Unclay
- Cover of the 2018 edition by New Directions
- Author: T. F. Powys
- Language: English
- Genres: Novel, Allegory
- Publisher: Chatto & Windus
- Publication date: 1931
- Publication place: United Kingdom
- ISBN: 9780811228206

= Unclay =

1931 novel by T. F. Powys

Unclay is an allegorical novel written by English writer T. F. Powys, first published in 1931. This was the last novel published during Powys' life.

In the novel, a personified Death arrives in an obscure village with a parchment detailing his assignment. After losing the document, Death decides to stay in the village for a vacation and to personally observe human life.

==Background==
The word "unclay" that gives the title to Powys's novel comes from a poem by Jeremy Taylor, the 17th century Anglican divine and author of The Rule and Exercises of Holy Dying (1651), which was an influence.

==Plot==
Death arrives to the obscure village of Little Dodder, Dorsetshire carrying a parchment of orders he must deliver with the names of two local mortals and the word "unclay" on it. After losing this important document, he's obliged to stay in Little Dodder until he finds it. Mr. John Death, as the villagers call him, grows interested in human life and decides to take a vacation from his reaping.

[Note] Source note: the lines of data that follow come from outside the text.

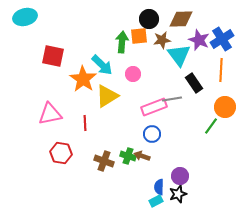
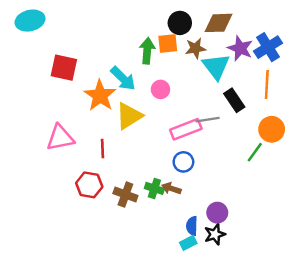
red hexagon: (61, 153) -> (89, 185), moved

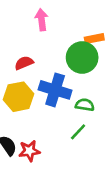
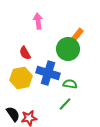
orange rectangle: (94, 39) -> (77, 35), turned -40
red semicircle: (24, 63) -> (25, 53), turned -96

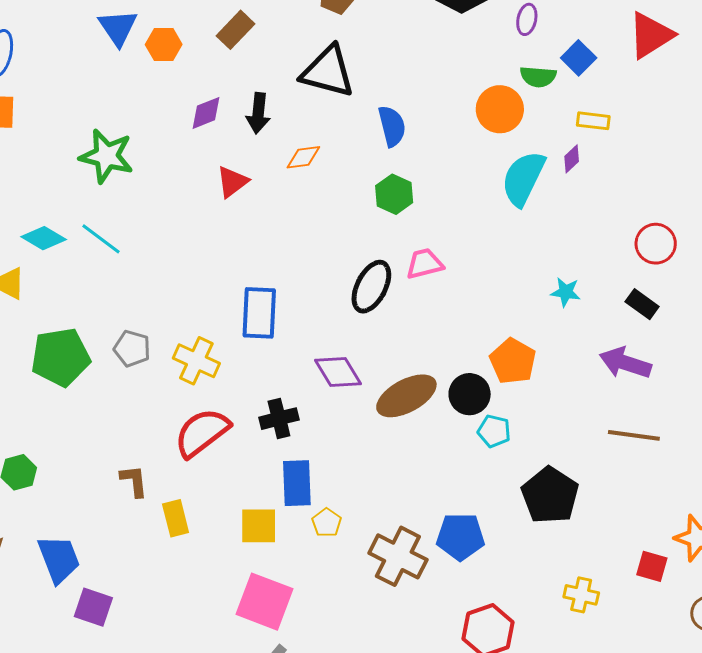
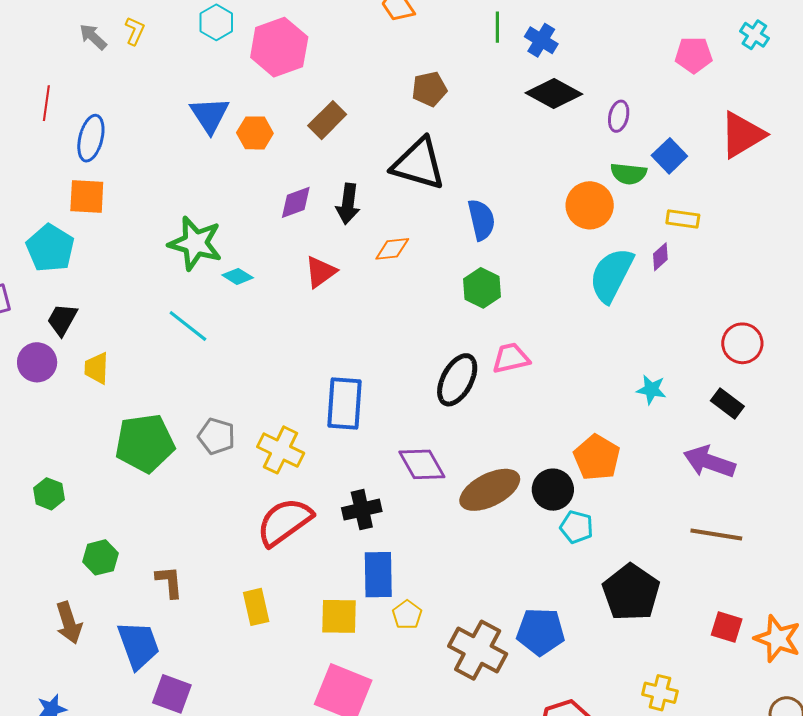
cyan diamond: (44, 238) -> (238, 276), moved, size x0.7
brown L-shape: (134, 481) -> (169, 582), moved
red square: (652, 566) -> (727, 627), moved

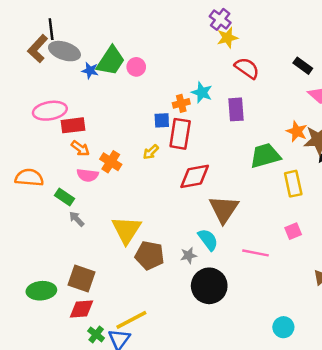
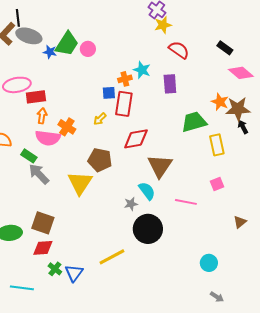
orange arrow: (80, 148) -> (42, 116), turned -119
pink semicircle: (88, 175) -> (48, 138), size x1.4
gray arrow: (77, 219) -> (39, 174), size x1.6
brown pentagon: (150, 255) -> (100, 160), moved
yellow line: (131, 320) -> (112, 257), moved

All the old sins such as lust, avarice, and greed, as well as loving kindness abound in the village.

==Critical reception==
Kirkus Reviews magazine defined the narrative voice as "satirical but generally gentle, even bumpkin-esque, and sometimes precious" and said it recalled Swift, Twain, Austen, and Jerome K. Jerome, as well as managing to "masterfully cover the spectrum of human failings, from petty to vile, with insight and humor." The Washington Post praised it by saying it was "[Powys's] masterpiece". Jorge Luis Borges described the book as "Heretical, scandalous, and mocking, but essentially parables."